__EXERCISE BRIEF__
What lines in the entries hold the string "sortie"? List them.

__STUDY MATERIAL__
▼

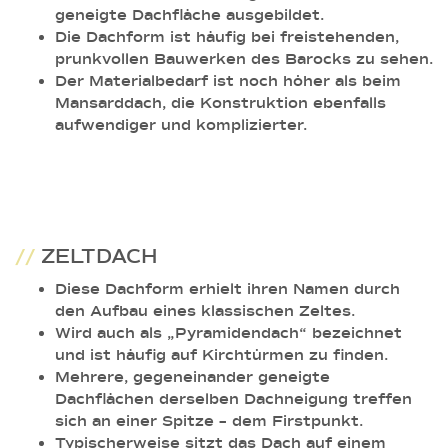
geneigte Dachfläche ausgebildet.
Die Dachform ist häufig bei freistehenden,
prunkvollen Bauwerken des Barocks zu sehen.
Der Materialbedarf ist noch höher als beim
Mansarddach, die Konstruktion ebenfalls
aufwendiger und komplizierter.
//
ZELTDACH
Diese Dachform erhielt ihren Namen durch
den Aufbau eines klassischen Zeltes.
Wird auch als „Pyramidendach“ bezeichnet
und ist häufig auf Kirchtürmen zu finden.
Mehrere, gegeneinander geneigte
Dachflächen derselben Dachneigung treffen
sich an einer Spitze – dem Firstpunkt.
Typischerweise sitzt das Dach auf einem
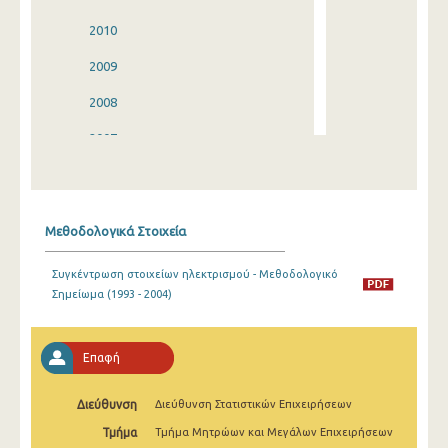
2010
2009
2008
2007
2006
2005
Μεθοδολογικά Στοιχεία
2004
Συγκέντρωση στοιχείων ηλεκτρισμού - Μεθοδολογικό
2003
Σημείωμα (1993 - 2004)
2002
2001
Επαφή
2000
Διεύθυνση
Διεύθυνση Στατιστικών Επιχειρήσεων
1999
Τμήμα
Τμήμα Μητρώων και Μεγάλων Επιχειρήσεων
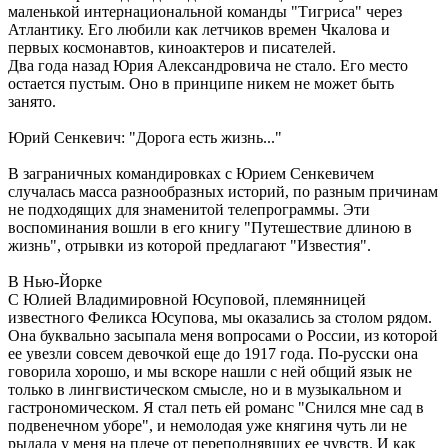
маленькой интернациональной команды "Тигриса" через
Атлантику. Его любили как летчиков времен Чкалова и
первых космонавтов, киноактеров и писателей.
Два года назад Юрия Александровича не стало. Его место
остается пустым. Оно в принципе никем не может быть
занято.
Юрий Сенкевич: "Дорога есть жизнь..."
В заграничных командировках с Юрием Сенкевичем
случалась масса разнообразных историй, по разным причинам
не подходящих для знаменитой телепрограммы. Эти
воспоминания вошли в его книгу "Путешествие длиною в
жизнь", отрывки из которой предлагают "Известия".
В Нью-Йорке
С Юлией Владимировной Юсуповой, племянницей
известного Феликса Юсупова, мы оказались за столом рядом.
Она буквально засыпала меня вопросами о России, из которой
ее увезли совсем девочкой еще до 1917 года. По-русски она
говорила хорошо, и мы вскоре нашли с ней общий язык не
только в лингвистическом смысле, но и в музыкальном и
гастрономическом. Я стал петь ей романс "Снился мне сад в
подвенечном уборе", и немолодая уже княгиня чуть ли не
рыдала у меня на плече от переполнявших ее чувств. И как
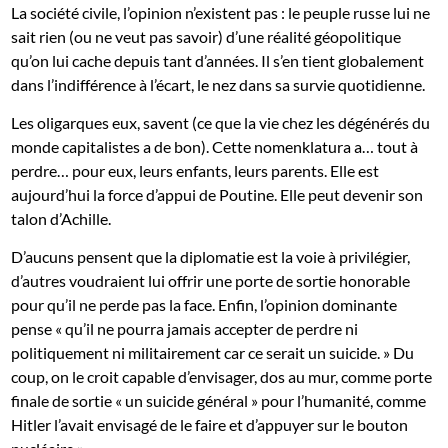
La société civile, l’opinion n’existent pas : le peuple russe lui ne
sait rien (ou ne veut pas savoir) d’une réalité géopolitique
qu’on lui cache depuis tant d’années. Il s’en tient globalement
dans l’indifférence à l’écart, le nez dans sa survie quotidienne.
Les oligarques eux, savent (ce que la vie chez les dégénérés du
monde capitalistes a de bon). Cette nomenklatura a… tout à
perdre… pour eux, leurs enfants, leurs parents. Elle est
aujourd’hui la force d’appui de Poutine. Elle peut devenir son
talon d’Achille.
D’aucuns pensent que la diplomatie est la voie à privilégier,
d’autres voudraient lui offrir une porte de sortie honorable
pour qu’il ne perde pas la face. Enfin, l’opinion dominante
pense « qu’il ne pourra jamais accepter de perdre ni
politiquement ni militairement car ce serait un suicide. » Du
coup, on le croit capable d’envisager, dos au mur, comme porte
finale de sortie « un suicide général » pour l’humanité, comme
Hitler l’avait envisagé de le faire et d’appuyer sur le bouton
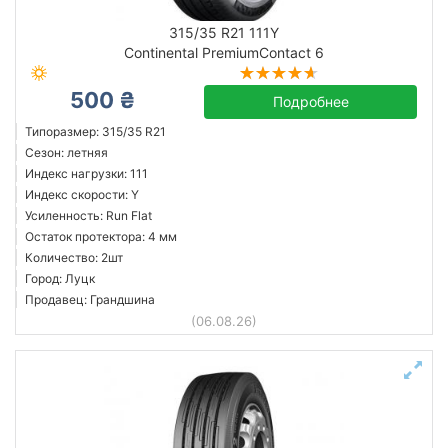
315/35 R21 111Y
Continental PremiumContact 6
500 ₴
Подробнее
Типоразмер: 315/35 R21
Сезон: летняя
Индекс нагрузки: 111
Индекс скорости: Y
Усиленность: Run Flat
Остаток протектора: 4 мм
Количество: 2шт
Город: Луцк
Продавец: Грандшина
(06.08.26)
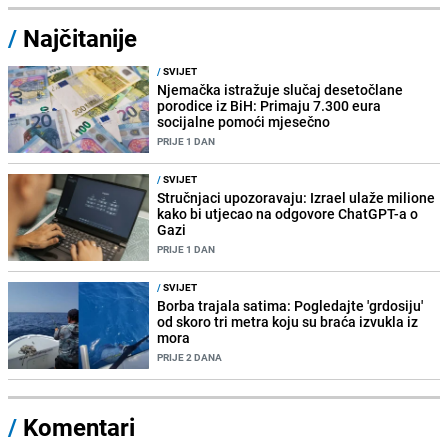
/
Najčitanije
/
SVIJET
Njemačka istražuje slučaj desetočlane
porodice iz BiH: Primaju 7.300 eura
socijalne pomoći mjesečno
PRIJE 1 DAN
/
SVIJET
Stručnjaci upozoravaju: Izrael ulaže milione
kako bi utjecao na odgovore ChatGPT-a o
Gazi
PRIJE 1 DAN
/
SVIJET
Borba trajala satima: Pogledajte 'grdosiju'
od skoro tri metra koju su braća izvukla iz
mora
PRIJE 2 DANA
/
Komentari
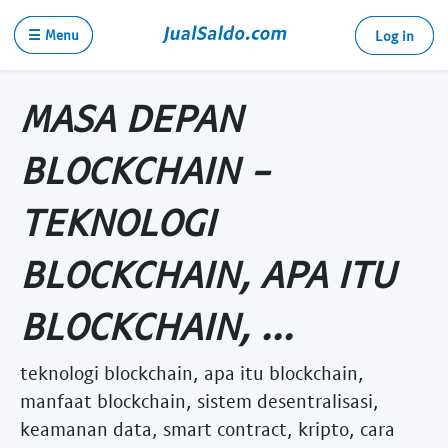
☰ Menu
Log in
MASA DEPAN
BLOCKCHAIN -
TEKNOLOGI
BLOCKCHAIN, APA ITU
BLOCKCHAIN, ...
teknologi blockchain, apa itu blockchain,
manfaat blockchain, sistem desentralisasi,
keamanan data, smart contract, kripto, cara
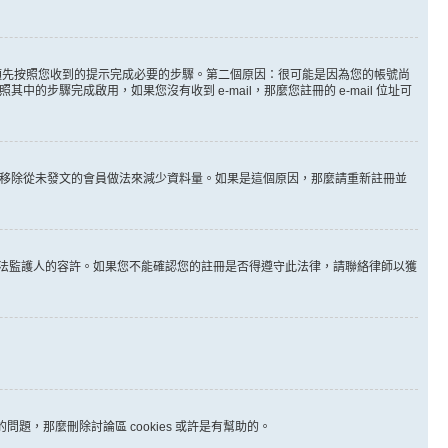
。
必須先按照您收到的提示完成必要的步驟。第二個原因：很可能是因為您的帳號尚
步驟完成啟用，如果您沒有收到 e-mail，那麼您註冊的 e-mail 位址可
時間移除從未發文的會員做法來減少資料量。如果是這個原因，那麼請重新註冊並
其他合法監護人的容許。如果您不能確認您的註冊是否得遵守此法律，請聯絡律師以獲
問題，那麼刪除討論區 cookies 或許是有幫助的。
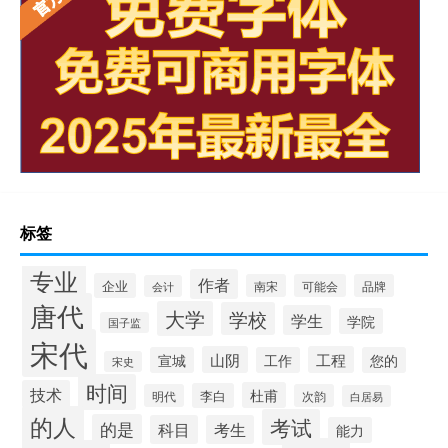
标签
专业
作者
企业
南宋
可能会
品牌
会计
唐代
大学
学校
学生
学院
国子监
宋代
山阴
工程
宣城
工作
您的
宋史
时间
技术
杜甫
李白
明代
次韵
白居易
的人
考试
的是
科目
考生
能力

▲

__RESPONSE TO THIS EXERCISE__
d’autres voudraient lui offrir une porte de sortie honorable
finale de sortie « un suicide général » pour l’humanité, comme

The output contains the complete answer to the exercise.